Ensuite, le steak. Oh, ce steak… Un bon goût de viande, de vraie viande. Avec du jus qui s’échappe. Un léger goût de cendres, de steak qui a bien cuit, juste ce qu’il faut. Et des lamelles d’oignon (de la taille de lacets de chaussures…), croquantes, douces. Et des tranches fines de cornichon, un cornichon un peu sucré, chauffé au contact du steak. Et le fromage. Vous savez ? Le fameux fromage en tranches bizarres, qui fond si facilement, et a la taille idéale pour les burgers ? Voilà, celui-là. Tout fondant…

Là-dessus, des champignons (parce que j’avais pris le burger qui a les champignons), simples, mais bons ! Puis une feuille de salade, pour la couleur. De la salade fraîche, pas une feuille de plastique ou de carton peint en vert. Plus une jolie tranche de tomate. J’avoue qu’avec le goût du reste (le steak, le fromage, le ketchup, le pain, les champignons), je n’ai pas tellement senti la tomate, mais cela ne fait rien du tout. Et enfin du pain pour couronner le tout.

Pour mordre dedans, il faut bien écarter les mâchoires. Sur une autre page du menu, il propose des maxi burgers. La taille de l’assiette. J’espère que vous avez très faim, si vous vous décidez pour celui-là…

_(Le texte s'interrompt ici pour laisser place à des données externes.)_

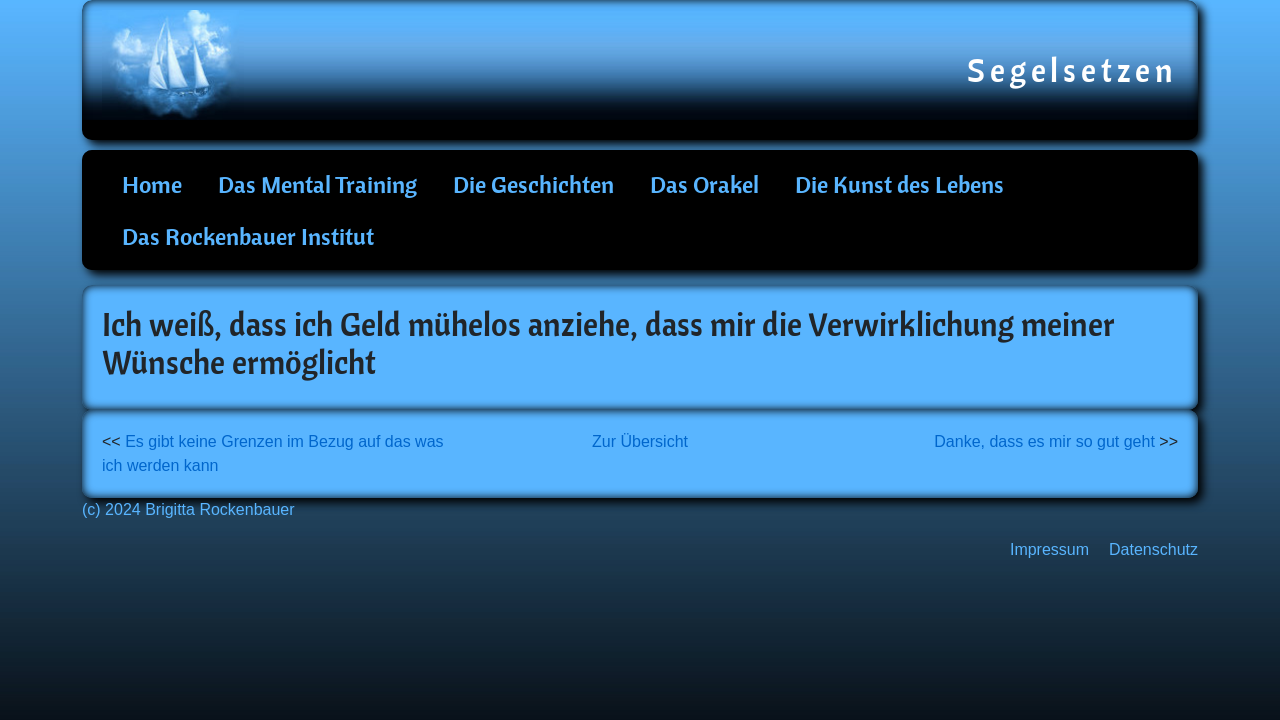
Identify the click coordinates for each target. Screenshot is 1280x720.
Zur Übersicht (640, 441)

Bilan : une fois la digestion passée (ok, pas forcément évident, vu que c’est un peu lourd et pas très diététique), il reste le goût, des souvenirs plein la tête, plein le palais, et l’envie de retourner là-bas. Mais sûrement plus pour la bière que le burger, pour ma part (un peu trop lourd, malgré tout). Remarquez, la bière à elle seule vaut tout le voyage jusqu’à Linnich-Kofferen et le temps que vous allez passer à vous perdre dans ce coin, au milieu de toutes ces routes qui se ressemblent…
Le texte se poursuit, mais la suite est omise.